__About this exercise__. Your task is to return the span of lines beginning at the one with "na jaké straně je hlavní vana dřezu. S tím je" and ending at the last line of the data, exactly as it stands.

Collected data:
▬▬▬▬▬▬▬▬▬▬

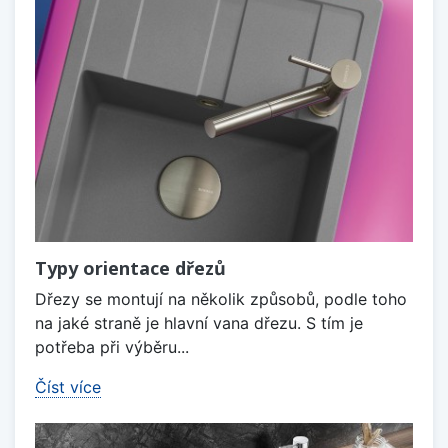
Typy orientace dřezů
Dřezy se montují na několik způsobů, podle toho
na jaké straně je hlavní vana dřezu. S tím je
potřeba při výběru...
Číst více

▬▬▬▬▬▬▬▬▬▬

__Output for this exercise__.
na jaké straně je hlavní vana dřezu. S tím je
potřeba při výběru...
Číst více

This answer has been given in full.